What do you say to folks who don’t believe the data? The hard part is to get the rest of campus on-board. It can’t just be admissions, it has to be a bigger effort. Enrollment management has to think in innovative ways, but also has to get the rest of campus involved. Faculty might fall into the sense of “we’re not getting the right students.” We have to understand that there might not be another student out there. The admission team does all this work to bring students in, but everyone else is responsible for retaining them.
Thoughts on the unemployment rate impacting the data? We don’t know yet. COVID is making the in-person version of what we do impossible. We are in a recession, lots of people have lost their jobs. It will be experienced by different institutions in different ways. We are prepared to do online instruction as well as it can be done. Some institutions have invested in this, others are scrambling to figure it out on the fly. Some institutions will be better prepared to reach the students who have been impacted financially and decide to go back to school.

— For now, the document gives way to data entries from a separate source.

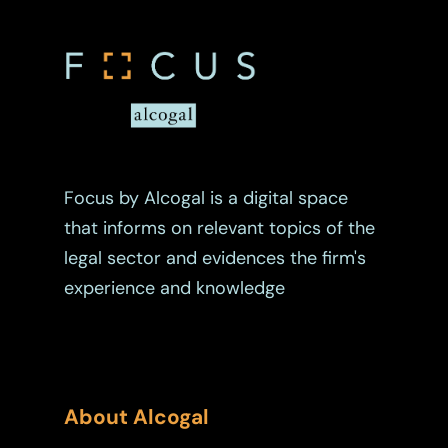
Real Estate
Tax
Trust
Focus by Alcogal is a digital space
that informs on relevant topics of the
legal sector and evidences the firm's
experience and knowledge
About Alcogal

Dr. Grawe shared his final thoughts on how colleges and universities can prepare for these changes, “One thing that has to be clear is our core mission and core identity. We have to have an honest conversation with our university partners. We have to be flexible where possible, but at the same time, we don’t want to compromise our core identities. If you start the conversation without knowing who you are, you run the risk of running a hodge-podge approach. It sometimes doesn’t add up to a coherent response. That thought of who you are has to be shared across campus, especially in retention conversations.“
(Recap from Susan Dickinson, University of Iowa.)